- Katouna Location within Greece
- Coordinates: 38°47′06″N 21°06′54″E﻿ / ﻿38.785°N 21.115°E
- Country: Greece
- Administrative region: West Greece
- Regional unit: Aetolia-Acarnania
- Municipality: Aktio-Vonitsa
- Municipal unit: Medeon

Population (2021)
- • Community: 1,634
- Time zone: UTC+2 (EET)
- • Summer (DST): UTC+3 (EEST)

= Katouna =

Katouna is a settlement in the regional unit of Aetolia-Acarnania, Greece. Its population at the 2021 census was 1,634. It has a large number of shops, cafes, a bank and school and so serves as the central settlement for the surrounding region. Between 1836 and 1912 it was the seat of the municipality Echinos. In 1912 it became an independent community, which was elevated to a municipality in 1986. In 1997 it was merged into the new municipality Medeon, of which it was the seat.
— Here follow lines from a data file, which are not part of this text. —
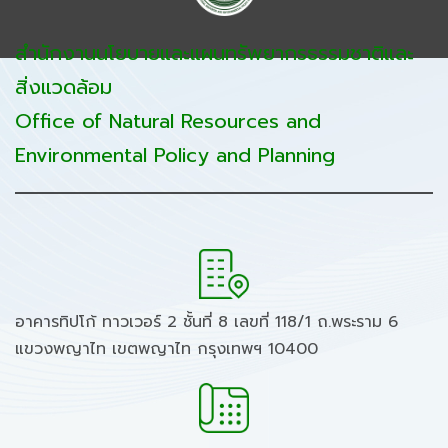
สำนักงานนโยบายและแผนทรัพยากรธรรมชาติและ
สิ่งแวดล้อม
Office of Natural Resources and
Environmental Policy and Planning
อาคารทิปโก้ ทาวเวอร์ 2 ชั้นที่ 8 เลขที่ 118/1 ถ.พระราม 6
แขวงพญาไท เขตพญาไท กรุงเทพฯ 10400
In 2010 it was merged into the new Aktio-Vonitsa municipality. Residents until recently were cultivating tobacco.

==History==

The current settlement lies close to the ancient city of Medeon, the birthplace of Philip of Acarnania, Alexander the Great's doctor. Katouna was a stop in Lord Byron's travels (1809-1810). He describes it as a well-built, large village, inhabited solely by Greeks, and also mentions a school house.